America's Potemkin Privacy and the Role of the Federal Trade Commission
Anthony M. Salas - The University of Arizona James E. Rogers College of Law (Class of 19’)
-- In the digital era, it cannot be overstated how vital the internet is to social, economic, and political functions. In a matter of 30 years, developed nations across the globe have gone from seeing the internet as a novelty with research potential, to utilizing it every day as an economic driver, a news source, a communications hub and a medium for social interaction. Families have gone from accessing the internet in public spaces and workplaces, to housing an army of data-connected devices in their home. From smart TV’s to personal computers, tablets to smart phones, the list of technology connected to the “internet-of-things” has never been larger.
And with this new technology has come new ways of monetizing the public’s internet interactions and digitizing their most sensitive information. The data market is alive and well in 2020, and in the specter of Covid-19, companies are poised to harvest and utilize more of your personal data than ever.
My recent paper “Data Breaches and Potemkin Privacy: How FTC Regulation Can Restore Authority and Agency to Online Users and Destroy the Data Oligarchy," published in The University of Arizona Law Journal of Emerging Technologies (June 2020), is perhaps even more relevant today than it was at the time of its original completion in 2019. In it, I argue that Federal Trade Commission regulation of the data market is the only reasonable solution to 6 distinct problems:
Lack of user autonomy and notice as to how and when data is harvested, used and sold.
Negligent data security practices by private companies that store, trade and sell data (leaving themselves and their customers open to devastating breaches).
Lack of uniform federal protocols to guide companies in developing better data security practices.
Lack of corporate incentive to change data management and sales practices (because the costs of data breaches affect users and corporations differently).
Lack of potential legislative solutions (outside of FTC regulation), as there remains partisan and philosophical gridlock within both political parties in the United States on the issue of online privacy. These divisions are further exacerbated by the gulf of interests/power between Silicon Valley and privacy advocates.
Failure of contract and tort claims to catalyze change and compensate data breach victims.
My paper assesses the startling inefficiencies of our present data security regime. I outline how the present system has failed to regulate the data market and assign liability to corporations that negligently handle, misuse and traffic our data. I review how the contract, tort and privacy law frameworks have failed to create a meaningful recognized interest in personally identifiable information. I also brief several high-profile data breaches as case studies to explore the motives that drive them.
The failure of policy-makers to create new systems that protect the consumer against negligent data practices is a function of both lack of interest and lack of technical expertise. While most legislative efforts and public debate in the United States has focused on data breaches in the context of foreign actors and election interference; the more insidious and persistent issue remains the lack of corporate accountability for data that they harvest, compile, resell and lose.
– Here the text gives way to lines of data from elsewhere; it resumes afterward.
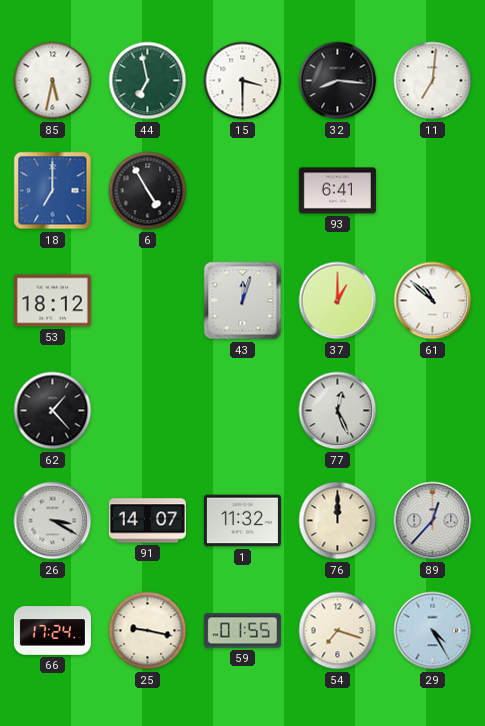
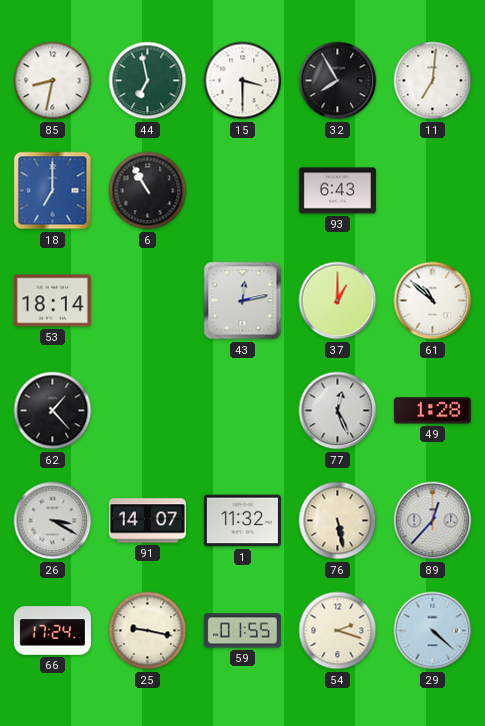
85: 5:32 -> 8:32
32: 8:16 -> 7:55
6: 4:55 -> 10:55
93: 6:41 -> 6:43
53: 18:12 -> 18:14
43: 12:03 -> 12:13
49: none -> 1:28
76: 12:00 -> 5:28
54: 7:18 -> 2:18
29: 4:25 -> 4:22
I argue that regulation by the Federal Trade Commission, under the auspices of 15 U.S.C. § 45 (“Unfair and Deceptive Trade Practices”) and through FTC consent orders, represents the best opportunity for progress in reigning in bad actors in the data market and protecting companies and individuals alike from data breaches.
Despite recent, abundant criticism of the Federal Trade Commission, FTC oversight continues to be the best vehicle for data regulation in the United States. Especially given the regulatory challenges posed by uniting Wall Street, Silicon Valley’s and online users’ disparate interests and goals in regulation. FTC regulation can articulate uniform security protocols within the data market by its use of consent orders, and can create financial relief judgements for data breach victims in a way that existing legal frameworks have not.
In the era of CovId-19, concerns over data breaches and online privacy have only become more pronounced as many Americans turn to online telecommuting and interact with others. In the absence of central data regulation laws, this has created new opportunities for hackers to exploit vulnerabilities. This is especially the case in light of recent high profile data breaches on Zoom and reported hacks stemming from Covid-19 tracking apps.
Congressional skepticism about the FTC leadership should be set aside, especially during the global Covid-19 pandemic. The United States should affirm the FTC as a reliable and responsive regulator of the data market and future legislative efforts should focus on expanding the FTC’s role in data regulation, rather than in minimizing it.